By C.V. Moore
Nearly all budget increases in this year’s general fund budget for Fayette County can be traced to drug addiction and drug-related crime, officials say.
County commissioners approved the new budget Friday, which increases by 5 percent to a total of $9,927,799.
“We have to make known the tremendous cost to Fayette County of the drug issue,” said Commission President Matthew Wender.
“I think it’s very unfortunate that a county the size of Fayette spends as much as we do on the drug issue. I think about how many good things we could be doing for the citizens of Fayette County if it wasn’t for the cost of this incurable problem.”
Three new positions will be created at the county level — new assistant prosecutor, a secretary for that prosecutor and a new secretary for the Sheriff’s Department.
Officials say the need for these positions — with salaries totaling $164,300 — is driven by the increase in the criminal caseload related to drugs.
Fayette County Prosecuting Attorney Carl Harris has said on many occasions that at least 95 percent of the criminal cases that come through his office can be traced back to illegal drugs.
The regional jail bill will also increase by $200,000 to $1 million, though Wender says he also expects this year’s jail bill to exceed the current budgeted amount.
Fayette County Sheriff Steve Kessler said in his department, longevity pay for deputies and an increase in overtime, uniform allowances and supplies account for a $25,181 jump in the budget.
Though the law enforcement and criminal prosecution agencies received a boost, there are no budget increases this year for treatment or prevention programs.
A net increase in benefits and additional overtime at the County Clerk’s office accounts for the remaining $40,463 in budget increases this year.
The general fund budget did not include any significant cuts.
The coal severance side of the budget will increase by 1 percent over last year, though coal severance revenues have decreased by 14 percent.

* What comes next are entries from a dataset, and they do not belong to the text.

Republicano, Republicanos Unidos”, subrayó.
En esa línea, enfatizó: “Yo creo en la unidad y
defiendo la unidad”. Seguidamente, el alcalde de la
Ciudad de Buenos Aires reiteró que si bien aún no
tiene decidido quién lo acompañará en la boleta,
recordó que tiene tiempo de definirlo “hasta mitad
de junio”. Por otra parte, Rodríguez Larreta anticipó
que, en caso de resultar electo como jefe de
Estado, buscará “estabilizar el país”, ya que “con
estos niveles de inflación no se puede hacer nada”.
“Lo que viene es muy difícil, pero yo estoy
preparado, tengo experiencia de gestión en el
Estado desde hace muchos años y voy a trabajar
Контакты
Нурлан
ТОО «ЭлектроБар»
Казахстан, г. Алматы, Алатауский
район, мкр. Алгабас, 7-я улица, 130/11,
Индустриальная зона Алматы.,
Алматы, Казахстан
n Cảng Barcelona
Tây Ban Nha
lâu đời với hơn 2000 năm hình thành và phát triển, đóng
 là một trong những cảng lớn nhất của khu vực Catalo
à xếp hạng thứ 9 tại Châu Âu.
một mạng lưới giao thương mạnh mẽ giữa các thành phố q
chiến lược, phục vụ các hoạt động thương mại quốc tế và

A carry-over balance from last year allows the fund to stay fairly steady.
Coal severance line items — which are paid for by a portion of statewide coal severance tax revenues and must be used for “public purposes” — total $892,939 this year.

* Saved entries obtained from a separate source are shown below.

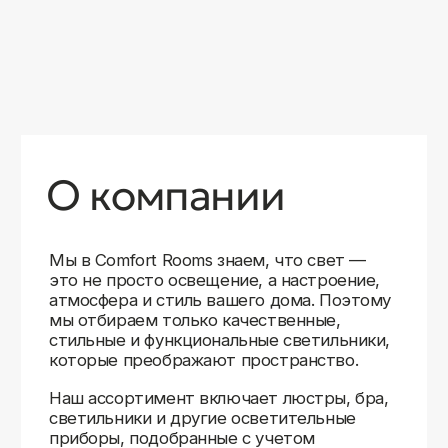
уверены в качестве каждой покупки.
Независимо от того, оформляете ли
вы гостиную, спальню или рабочее
пространство, у нас есть решения для
любого интерьера.
Помимо широкого выбора, мы заботимся
о вашем удобстве. Благодаря оперативной
доставке, понятному сайту и экспертной
поддержке вы можете легко подобрать
нужное освещение, не тратя время
на долгие поиски. Если у вас возникли
вопросы, наши специалисты всегда готовы
помочь с выбором и ответить на все
технические нюансы.
Мы гордимся тем, что уже помогли
тысячам клиентов создать уютное
и стильное освещение в своих домах.
Comfort Rooms — это не просто магазин,
а ваш надежный проводник в мире света,
где качество, стиль и удобство идут рука
об руку.
>5
99%
1000+
лет
довольных
выполненных
на рынке
клиентов
заказов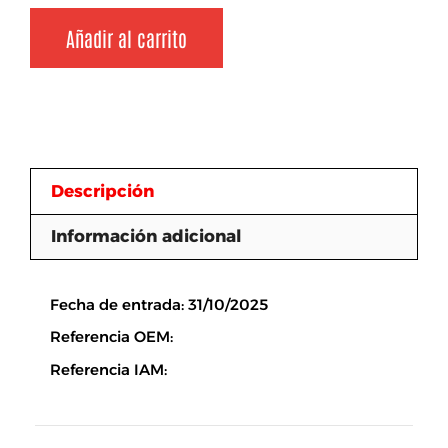
Añadir al carrito
Descripción
Información adicional
Descripción
Fecha de entrada: 31/10/2025
Referencia OEM:
Referencia IAM: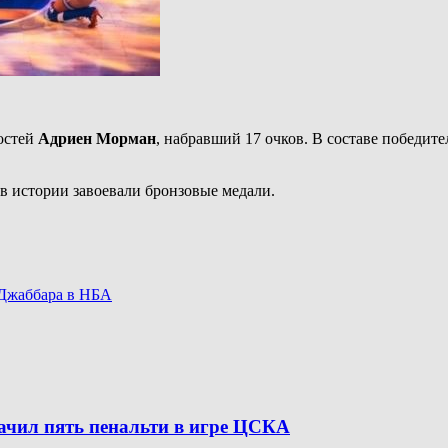
остей
Адриен Морман
, набравший 17 очков. В составе победит
в истории завоевали бронзовые медали.
-Джаббара в НБА
начил пять пенальти в игре ЦСКА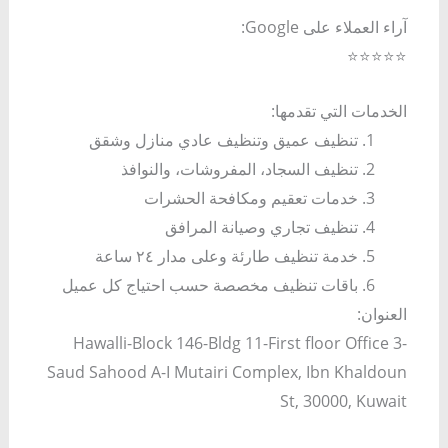
آراء العملاء على Google:
⭐⭐⭐⭐⭐
الخدمات التي تقدمها:
تنظيف عميق وتنظيف عادي منازل وشقق
تنظيف السجاد، المفروشات، والنوافذ
خدمات تعقيم ومكافحة الحشرات
تنظيف تجاري وصيانة المرافق
خدمة تنظيف طارئة وعلى مدار ٢٤ ساعة
باقات تنظيف مخصصة حسب احتياج كل عميل
العنوان:
Hawalli-Block 146-Bldg 11-First floor Office 3-
Saud Sahood A-I Mutairi Complex, Ibn Khaldoun
St, 30000, Kuwait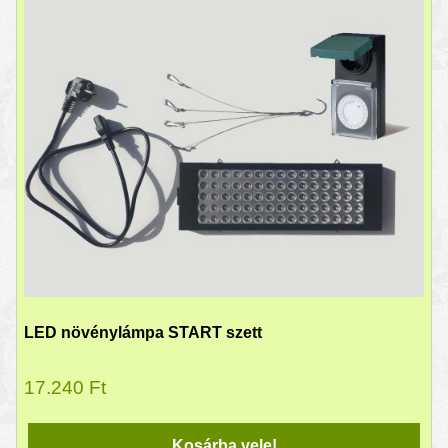
LED növénylámpa START szett
17.240
Ft
Kosárba vele!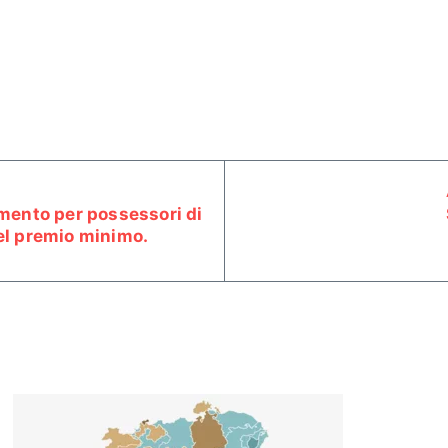
amento per possessori di
del premio minimo.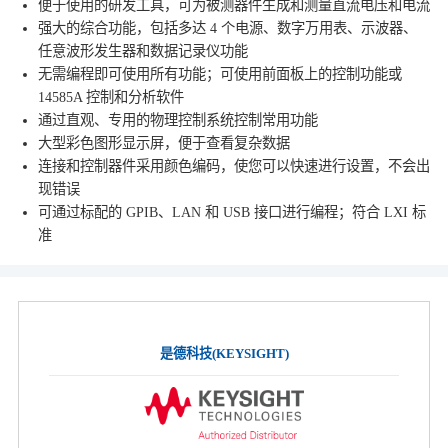
便于使用的研发工具，可为被测器件生成和测量直流电压和电流
强大的综合功能，包括多达 4 个电源、数字万用表、示波器、
任意波形发生器和数据记录仪功能
无需编程即可使用所有功能；可使用前面板上的控制功能或
14585A 控制和分析软件
通过直观、专用的物理控制系统控制常用功能
大型彩色图形显示屏，便于查看复杂数据
连接和控制器件采用颜色编码，使您可以快速进行设置，不会出
现错误
可通过标配的 GPIB、LAN 和 USB 接口进行编程；符合 LXI 标
准
是德科技(KEYSIGHT)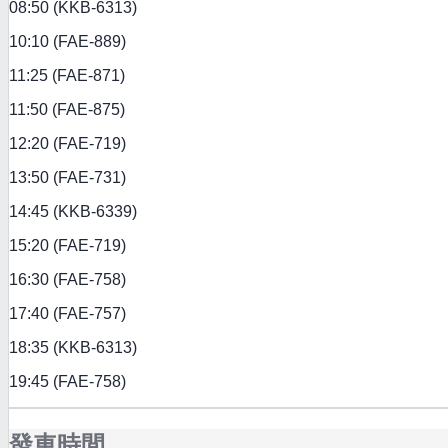
08:50 (KKB-6313)
10:10 (FAE-889)
11:25 (FAE-871)
11:50 (FAE-875)
12:20 (FAE-719)
13:50 (FAE-731)
14:45 (KKB-6339)
15:20 (FAE-719)
16:30 (FAE-758)
17:40 (FAE-757)
18:35 (KKB-6313)
19:45 (FAE-758)
發車時間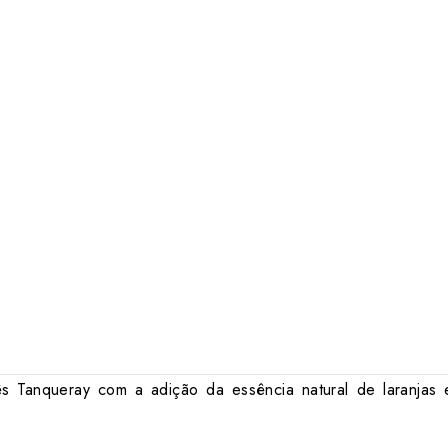
lês Tanqueray
com a adição da essência natural de laranjas e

Significant increases include $10,000 for a new farmer’s market in Oak Hill, a $27,000 budget overrun for a new animal shelter, $3,000 in other non-operating expenses, a $41,000 match for the Meadow River Rail Trail grant and $16,500 for Citizens Conservation Corps volunteer projects in coordination with the Boy Scouts of America.
The fire ($1,753,040), law enforcement ($1,171,922) and library ($518,164) levies this year total $3.4 million.
The budget approved on Friday is not final. It will be sent to the state auditor for review and potential adjustments. The county will lay its levy in April.